Warbreaker by Brandon Sanderson
My rating: 5 of 5 stars
This was my first buddy-read with royalty: Lady Luna, Marquess Mary, and Prince Petrik. Love you guys!
I feel sated. I had high hopes for Warbreaker, and those hopes were far surpassed. I cannot comprehend the mind of Brandon Sanderson. How does he come up with such complex magic systems, layered religions, and multifaceted characters? Not just once, but multiple times in multiple different universes? I know that they’re all part of the same Cosmere, and I can’t wait for more information about what exactly the Cosmere is and how everything connects to be revealed. Fantasy is my favorite genre. I came to it a little late in the game, and there is a multitude of authors whose works I’ve yet to read. I’ve picked up books by Robert Jordan, Terry Goodkind, Terry Brooks, and other founding fathers of the modern fantasy genre, but that was before I had any true interest in fantasy and I didn’t stick with them. I’m sure I’ll give them another try one day. But Sanderson grabbed me from page one of The Final Empire. And he still hasn’t let me go. With the rate of his fictional output, I don’t think he’ll be letting me go for a long, long time.
Now, on to Warbreaker itself. I don’t really have words for how much I loved this story. The magic system depended on Breath, with which each person is born. However, a person’s Breath can be given up to another without causing death to the giver, resulting in those who stockpile Breath. With a plethora of Breaths come various Heightenings, each of which affects the bearer different. The First Heightening allows one to sense the auras of others, the next gives perfect pitch, and on and on they go. Those who reach the Fifth Heightening are ageless, and can live forever. Those with a multitude of Breaths can also Awaken inanimate objects and Command said objects to do their will. Breath can even be used to Awaken and Command Lifeless, which are basically non-decomposing zombies. There’s another way to live on after death, however; if a person died a particularly heroic death, they could come back as a Returned, otherwise known in Hallandren as gods. But becoming a god comes with a price.
The magic system and religions were incredibly interesting, but they would have fallen flat without such an interesting cast of characters backing them up. Siri and Vivenna are sisters, princesses from a kingdom of grays and beiges where humility is their greatest calling. One sister embraces her duty, becoming exactly what her country needs her to be and training to become the wife of the God King, the ruler of her kingdom’s greatest rival. The other sister shirks responsibility and runs wild, basking in the freedom of her unimportance. But a decision is made that changes to lives of both sisters forever. In my opinion, these sisters are the backbone of the story. That being said, there is a host of other amazing characters: Lightsong, one of the Returned who doesn’t believe in his own deity; Llarimar, Lightsong’s high priest who has enough faith for both of them; Denth and Tonk Fah, mercenaries with a sense of humor; the God King, larger than life and mysterious in his silence; Vasher, an Awakener with incredible skill, a murky past, and less-than-perfect people skills; and Nightblood, Vasher’s talking, bloodthirsty sword. Such a varied and interesting group of people!
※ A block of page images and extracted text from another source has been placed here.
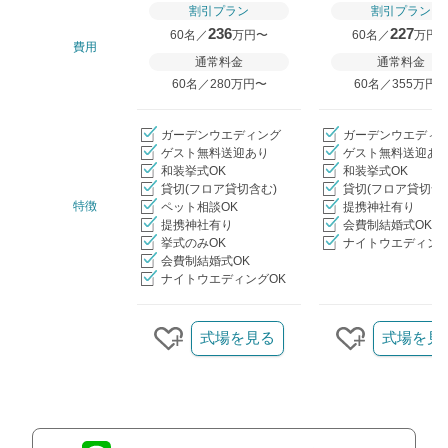
割引プラン
割引プラン
236
227
60名／
万円〜
60名／
万円
費用
通常料金
通常料金
60名／280万円〜
60名／355万円
ガーデンウエディング
ガーデンウエディ
ゲスト無料送迎あり
ゲスト無料送迎あ
和装挙式OK
和装挙式OK
貸切(フロア貸切含む)
貸切(フロア貸切含
特徴
ペット相談OK
提携神社有り
提携神社有り
会費制結婚式OK
挙式のみOK
ナイトウエディング
会費制結婚式OK
ナイトウエディングOK
クリップ/詳細を見る
式場を見る
式場を見
クリップする
クリップす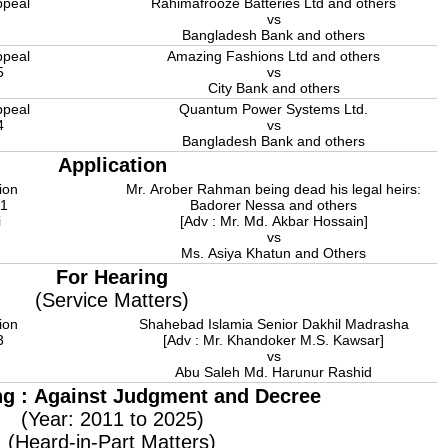
ppeal
Rahimafrooze Batteries Ltd and others
3
vs
Bangladesh Bank and others
ppeal
Amazing Fashions Ltd and others
5
vs
City Bank and others
ppeal
Quantum Power Systems Ltd.
4
vs
Bangladesh Bank and others
Application
ion
Mr. Arober Rahman being dead his legal heirs:
11
Badorer Nessa and others
i
[Adv : Mr. Md. Akbar Hossain]
vs
Ms. Asiya Khatun and Others
For Hearing
(Service Matters)
ion
Shahebad Islamia Senior Dakhil Madrasha
3
[Adv : Mr. Khandoker M.S. Kawsar]
a
vs
Abu Saleh Md. Harunur Rashid
ng : Against Judgment and Decree
(Year: 2011 to 2025)
(Heard-in-Part Matters)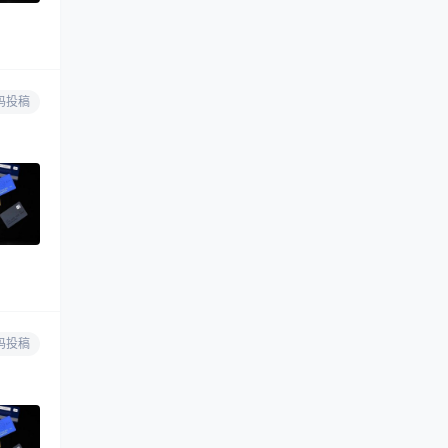
码投稿
码投稿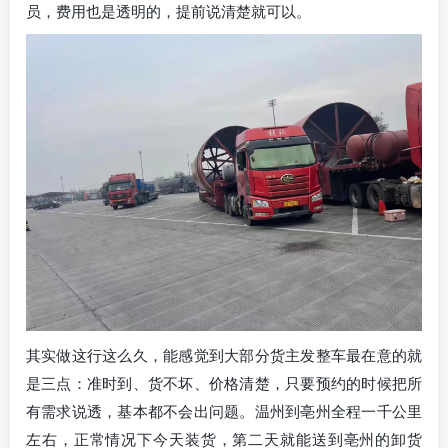
员，费用也是透明的，提前说清楚就可以。
其实做这行这么久，能感觉到大部分货主发整车最在意的就
是三点：准时到、货不坏、价格清楚，只要预约的时候把所
有需求说透，基本都不会出问题。温州到亳州全程一千公里
左右，正常情况下今天装货，第二天就能送到亳州的卸货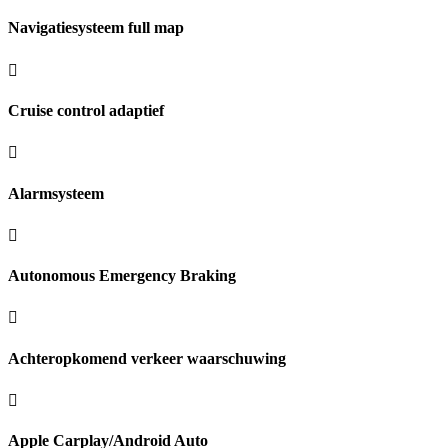
Navigatiesysteem full map
Cruise control adaptief
Alarmsysteem
Autonomous Emergency Braking
Achteropkomend verkeer waarschuwing
Apple Carplay/Android Auto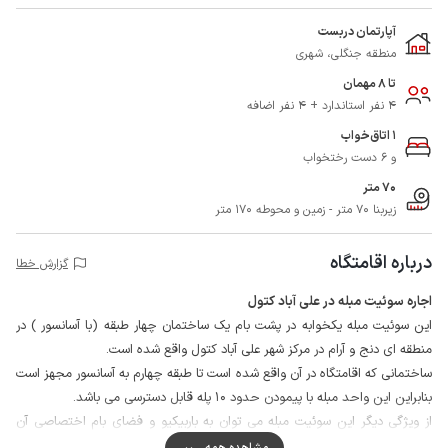
آپارتمان دربست
منطقه جنگلی، شهری
تا 8 مهمان
4 نفر استاندارد + 4 نفر اضافه
1 اتاق‌خواب
و 6 دست رختخواب
70 متر
زیربنا 70 متر - زمین و محوطه 170 متر
درباره اقامتگاه
گزارش خطا
اجاره سوئیت مبله در علی آباد کتول
این سوئیت مبله یکخوابه در پشت بام یک ساختمان چهار طبقه (با آسانسور ) در
منطقه ای دنج و آرام در مرکز شهر علی آباد کتول واقع شده است.
ساختمانی که اقامتگاه در آن واقع شده است تا طبقه چهارم به آسانسور مجهز است
بنابراین این واحد مبله با پیمودن حدود 10 پله قابل دسترسی می باشد.
از ویژگی دیگر این سوئیت مبله می توان به باربیکیو و فضای بام اختصاصی آن
اشاره داشت.
مشاهده همه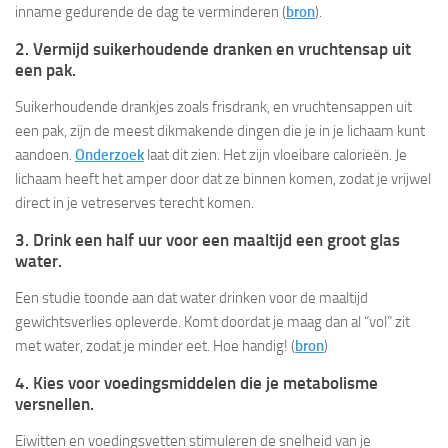
inname gedurende de dag te verminderen (
bron
).
2. Vermijd suikerhoudende dranken en vruchtensap uit
een pak.
Suikerhoudende drankjes zoals frisdrank, en vruchtensappen uit
een pak, zijn de meest dikmakende dingen die je in je lichaam kunt
aandoen.
Onderzoek
laat dit zien. Het zijn vloeibare calorieën. Je
lichaam heeft het amper door dat ze binnen komen, zodat je vrijwel
direct in je vetreserves terecht komen.
3. Drink een half uur voor een maaltijd een groot glas
water.
Een studie toonde aan dat water drinken voor de maaltijd
gewichtsverlies opleverde. Komt doordat je maag dan al “vol” zit
met water, zodat je minder eet. Hoe handig! (
bron
)
4. Kies voor voedingsmiddelen die je metabolisme
versnellen.
Eiwitten en voedingsvetten stimuleren de snelheid van je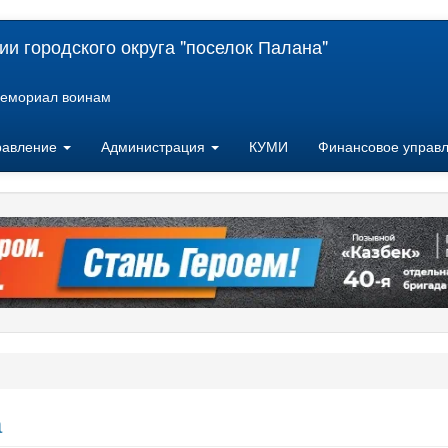
и городского округа "поселок Палана"
емориал воинам
равление
Администрация
КУМИ
Финансовое управ
а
I have immense respect for the work that Sanderson puts into his books. They build slowly, giving the reader time to become invested in the lives of the characters, but the last hundred or so pages progress at breakneck speed, with plot twists on almost every page. And the most wonderful part is that the twists are so unexpected! I’m fairly good at predicting the outcomes of books, but I’ve yet to predict anything written by Sanderson. I think one of the reasons is that he’s not a third-person omniscient writer. He never implements heavy-handed foreshadowing that spoils the surprise of the story. Sanderson even utilizes characters to explain his magic systems and religions instead of explaining them himself, which makes them so much more interesting. As far as I can tell, Sanderson is an author with a deep respect of the intellect of his readers, and he refuses to spoon-feed them anything. (Also, he’s the most prolific fantasy author, in my eyes; he shows his readers love by working incredibly hard to get us new books as quickly as possible!)
One day, I’ll reread the other Sanderson books I’ve read up until this point and give them the reviews they deserve. In the mean time, I’ll add this to my special bookshelf where all of my favorites reside. Because that’s what Warbreaker is, without a doubt; a new favorite. I can’t wait to dig into more of Sanderson’s work. Stormlight Archives, here I come!